RECORDS TO PROCESS →

--- START ---

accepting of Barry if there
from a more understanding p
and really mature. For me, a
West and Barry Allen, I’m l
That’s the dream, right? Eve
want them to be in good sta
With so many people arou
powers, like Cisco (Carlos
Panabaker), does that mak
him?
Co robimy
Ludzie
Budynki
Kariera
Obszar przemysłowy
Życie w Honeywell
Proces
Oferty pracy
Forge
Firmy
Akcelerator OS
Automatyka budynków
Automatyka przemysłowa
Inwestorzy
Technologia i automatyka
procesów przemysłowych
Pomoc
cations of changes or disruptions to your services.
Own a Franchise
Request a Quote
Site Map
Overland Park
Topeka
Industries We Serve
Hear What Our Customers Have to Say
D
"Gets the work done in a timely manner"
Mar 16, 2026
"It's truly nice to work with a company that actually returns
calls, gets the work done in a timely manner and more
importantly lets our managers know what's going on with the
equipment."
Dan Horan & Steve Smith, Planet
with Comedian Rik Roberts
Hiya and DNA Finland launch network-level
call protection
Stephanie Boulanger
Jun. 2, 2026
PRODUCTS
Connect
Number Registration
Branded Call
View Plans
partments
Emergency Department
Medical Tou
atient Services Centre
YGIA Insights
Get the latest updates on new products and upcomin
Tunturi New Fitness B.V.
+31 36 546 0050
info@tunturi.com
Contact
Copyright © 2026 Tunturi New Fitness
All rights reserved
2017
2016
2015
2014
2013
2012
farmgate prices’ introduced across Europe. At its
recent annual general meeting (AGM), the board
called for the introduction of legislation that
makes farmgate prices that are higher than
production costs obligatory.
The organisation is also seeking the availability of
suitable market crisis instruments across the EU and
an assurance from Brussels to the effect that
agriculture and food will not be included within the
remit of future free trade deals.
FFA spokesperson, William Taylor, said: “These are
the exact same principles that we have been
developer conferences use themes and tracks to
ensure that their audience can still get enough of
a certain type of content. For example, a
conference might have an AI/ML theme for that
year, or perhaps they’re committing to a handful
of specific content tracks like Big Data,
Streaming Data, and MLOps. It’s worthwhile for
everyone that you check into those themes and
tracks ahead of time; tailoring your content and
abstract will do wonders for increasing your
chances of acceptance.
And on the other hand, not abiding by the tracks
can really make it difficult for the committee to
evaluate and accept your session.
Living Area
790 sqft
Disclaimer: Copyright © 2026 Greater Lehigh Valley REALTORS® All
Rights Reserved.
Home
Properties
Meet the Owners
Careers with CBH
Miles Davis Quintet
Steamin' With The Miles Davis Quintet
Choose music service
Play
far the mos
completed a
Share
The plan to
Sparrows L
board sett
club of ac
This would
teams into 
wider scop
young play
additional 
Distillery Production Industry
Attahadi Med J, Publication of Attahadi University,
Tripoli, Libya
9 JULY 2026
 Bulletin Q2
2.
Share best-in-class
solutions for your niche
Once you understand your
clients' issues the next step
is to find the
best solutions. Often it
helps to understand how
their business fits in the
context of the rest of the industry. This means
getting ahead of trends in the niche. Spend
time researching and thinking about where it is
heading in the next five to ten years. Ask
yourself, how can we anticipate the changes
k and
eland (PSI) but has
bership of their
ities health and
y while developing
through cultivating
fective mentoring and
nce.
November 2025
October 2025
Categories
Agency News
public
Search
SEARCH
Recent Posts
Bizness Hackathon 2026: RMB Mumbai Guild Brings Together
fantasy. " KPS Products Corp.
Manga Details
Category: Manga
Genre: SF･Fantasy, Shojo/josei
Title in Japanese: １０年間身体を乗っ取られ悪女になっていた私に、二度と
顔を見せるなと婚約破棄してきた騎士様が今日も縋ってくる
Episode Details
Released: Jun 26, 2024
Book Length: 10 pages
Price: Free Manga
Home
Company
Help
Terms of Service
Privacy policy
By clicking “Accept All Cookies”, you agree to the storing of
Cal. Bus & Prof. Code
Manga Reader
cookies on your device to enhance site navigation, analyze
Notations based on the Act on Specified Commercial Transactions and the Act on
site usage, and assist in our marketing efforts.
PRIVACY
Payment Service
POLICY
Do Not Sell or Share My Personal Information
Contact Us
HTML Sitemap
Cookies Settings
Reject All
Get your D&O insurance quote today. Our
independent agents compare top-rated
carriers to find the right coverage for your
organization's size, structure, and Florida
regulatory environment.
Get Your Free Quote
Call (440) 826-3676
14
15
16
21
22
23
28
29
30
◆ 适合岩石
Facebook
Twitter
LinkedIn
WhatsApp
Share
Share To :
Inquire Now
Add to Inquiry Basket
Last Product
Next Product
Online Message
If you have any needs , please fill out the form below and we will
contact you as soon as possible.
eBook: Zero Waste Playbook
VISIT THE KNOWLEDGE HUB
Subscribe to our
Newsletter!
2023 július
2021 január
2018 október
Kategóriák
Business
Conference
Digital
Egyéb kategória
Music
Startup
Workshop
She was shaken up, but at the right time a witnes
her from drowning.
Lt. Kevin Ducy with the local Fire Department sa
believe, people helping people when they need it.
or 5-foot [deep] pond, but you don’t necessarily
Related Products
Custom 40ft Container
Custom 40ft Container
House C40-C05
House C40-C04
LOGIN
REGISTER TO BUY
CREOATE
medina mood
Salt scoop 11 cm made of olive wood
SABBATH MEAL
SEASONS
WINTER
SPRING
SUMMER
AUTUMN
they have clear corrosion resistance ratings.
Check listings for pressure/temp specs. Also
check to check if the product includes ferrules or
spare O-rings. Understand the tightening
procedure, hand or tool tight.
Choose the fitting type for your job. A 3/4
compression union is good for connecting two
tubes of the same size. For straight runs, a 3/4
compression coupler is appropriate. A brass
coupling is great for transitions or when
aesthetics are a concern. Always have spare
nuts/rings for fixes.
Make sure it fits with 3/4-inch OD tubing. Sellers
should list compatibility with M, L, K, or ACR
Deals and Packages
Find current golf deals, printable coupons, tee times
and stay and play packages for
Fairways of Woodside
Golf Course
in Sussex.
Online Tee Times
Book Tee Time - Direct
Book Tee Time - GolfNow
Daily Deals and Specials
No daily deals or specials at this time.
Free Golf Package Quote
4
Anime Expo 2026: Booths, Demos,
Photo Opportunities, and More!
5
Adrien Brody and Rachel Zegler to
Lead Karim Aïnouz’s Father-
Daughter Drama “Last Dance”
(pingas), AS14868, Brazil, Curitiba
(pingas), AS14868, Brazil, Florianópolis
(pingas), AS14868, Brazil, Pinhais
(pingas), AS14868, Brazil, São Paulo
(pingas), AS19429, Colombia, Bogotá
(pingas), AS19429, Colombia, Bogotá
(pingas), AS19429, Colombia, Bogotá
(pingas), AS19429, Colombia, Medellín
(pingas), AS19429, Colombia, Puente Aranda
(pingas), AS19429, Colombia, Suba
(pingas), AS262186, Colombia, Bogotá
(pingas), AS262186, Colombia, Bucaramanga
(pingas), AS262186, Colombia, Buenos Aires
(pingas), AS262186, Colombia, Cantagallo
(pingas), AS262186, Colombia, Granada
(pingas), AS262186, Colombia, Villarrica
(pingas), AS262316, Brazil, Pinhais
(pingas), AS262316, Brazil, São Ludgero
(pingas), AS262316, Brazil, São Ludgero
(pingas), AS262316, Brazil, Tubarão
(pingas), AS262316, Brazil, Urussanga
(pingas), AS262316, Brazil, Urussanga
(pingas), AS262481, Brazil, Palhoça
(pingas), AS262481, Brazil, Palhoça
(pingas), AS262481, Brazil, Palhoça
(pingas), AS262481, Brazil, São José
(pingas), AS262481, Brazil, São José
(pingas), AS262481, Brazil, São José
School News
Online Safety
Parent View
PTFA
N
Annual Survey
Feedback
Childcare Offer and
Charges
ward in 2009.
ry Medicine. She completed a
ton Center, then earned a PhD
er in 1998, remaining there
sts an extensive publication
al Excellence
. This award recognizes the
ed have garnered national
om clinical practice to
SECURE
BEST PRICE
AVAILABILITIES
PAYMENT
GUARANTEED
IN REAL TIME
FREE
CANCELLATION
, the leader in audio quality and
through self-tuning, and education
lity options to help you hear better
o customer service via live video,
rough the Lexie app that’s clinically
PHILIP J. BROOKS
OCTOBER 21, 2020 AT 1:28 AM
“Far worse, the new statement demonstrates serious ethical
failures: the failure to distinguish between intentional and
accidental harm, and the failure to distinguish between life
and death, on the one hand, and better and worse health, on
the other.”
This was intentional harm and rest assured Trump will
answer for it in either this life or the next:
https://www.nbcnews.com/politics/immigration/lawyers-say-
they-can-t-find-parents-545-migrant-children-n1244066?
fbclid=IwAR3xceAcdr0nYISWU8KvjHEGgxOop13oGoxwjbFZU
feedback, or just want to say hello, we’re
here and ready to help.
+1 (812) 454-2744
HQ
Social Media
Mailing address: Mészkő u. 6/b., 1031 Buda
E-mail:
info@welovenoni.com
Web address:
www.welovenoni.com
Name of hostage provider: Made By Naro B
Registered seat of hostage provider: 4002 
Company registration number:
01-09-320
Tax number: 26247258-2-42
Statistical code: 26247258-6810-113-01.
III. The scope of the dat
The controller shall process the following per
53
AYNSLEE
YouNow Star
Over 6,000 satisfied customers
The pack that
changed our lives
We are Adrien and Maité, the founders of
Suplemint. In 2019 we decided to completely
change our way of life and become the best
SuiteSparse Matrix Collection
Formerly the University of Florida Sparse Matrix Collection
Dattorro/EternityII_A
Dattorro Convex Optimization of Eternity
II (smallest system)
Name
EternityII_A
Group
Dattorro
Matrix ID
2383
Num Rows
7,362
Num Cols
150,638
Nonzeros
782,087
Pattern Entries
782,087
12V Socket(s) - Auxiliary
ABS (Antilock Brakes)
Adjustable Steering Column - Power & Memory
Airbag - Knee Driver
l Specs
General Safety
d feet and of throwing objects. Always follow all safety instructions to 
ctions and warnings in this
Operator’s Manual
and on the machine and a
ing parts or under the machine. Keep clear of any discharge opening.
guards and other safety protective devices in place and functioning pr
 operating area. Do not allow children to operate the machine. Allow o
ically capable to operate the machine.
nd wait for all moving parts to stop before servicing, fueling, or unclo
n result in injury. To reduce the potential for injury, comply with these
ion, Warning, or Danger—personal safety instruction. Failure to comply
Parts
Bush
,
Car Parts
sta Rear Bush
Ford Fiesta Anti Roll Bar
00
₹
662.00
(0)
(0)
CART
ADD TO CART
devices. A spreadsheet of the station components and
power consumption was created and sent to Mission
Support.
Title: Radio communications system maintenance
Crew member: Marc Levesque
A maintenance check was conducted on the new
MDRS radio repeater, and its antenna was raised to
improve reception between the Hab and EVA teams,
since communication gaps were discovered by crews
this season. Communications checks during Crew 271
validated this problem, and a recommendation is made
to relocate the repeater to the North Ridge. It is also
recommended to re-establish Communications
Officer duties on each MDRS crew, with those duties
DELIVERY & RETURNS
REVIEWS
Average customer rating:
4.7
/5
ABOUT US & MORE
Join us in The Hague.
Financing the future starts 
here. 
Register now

--- END ---

PROBLEM TO WORK ON → Would you show each line of the material above that contains the string "distinguish"?

OUTPUT OF THE EXERCISE →
failures: the failure to distinguish between intentional and
accidental harm, and the failure to distinguish between life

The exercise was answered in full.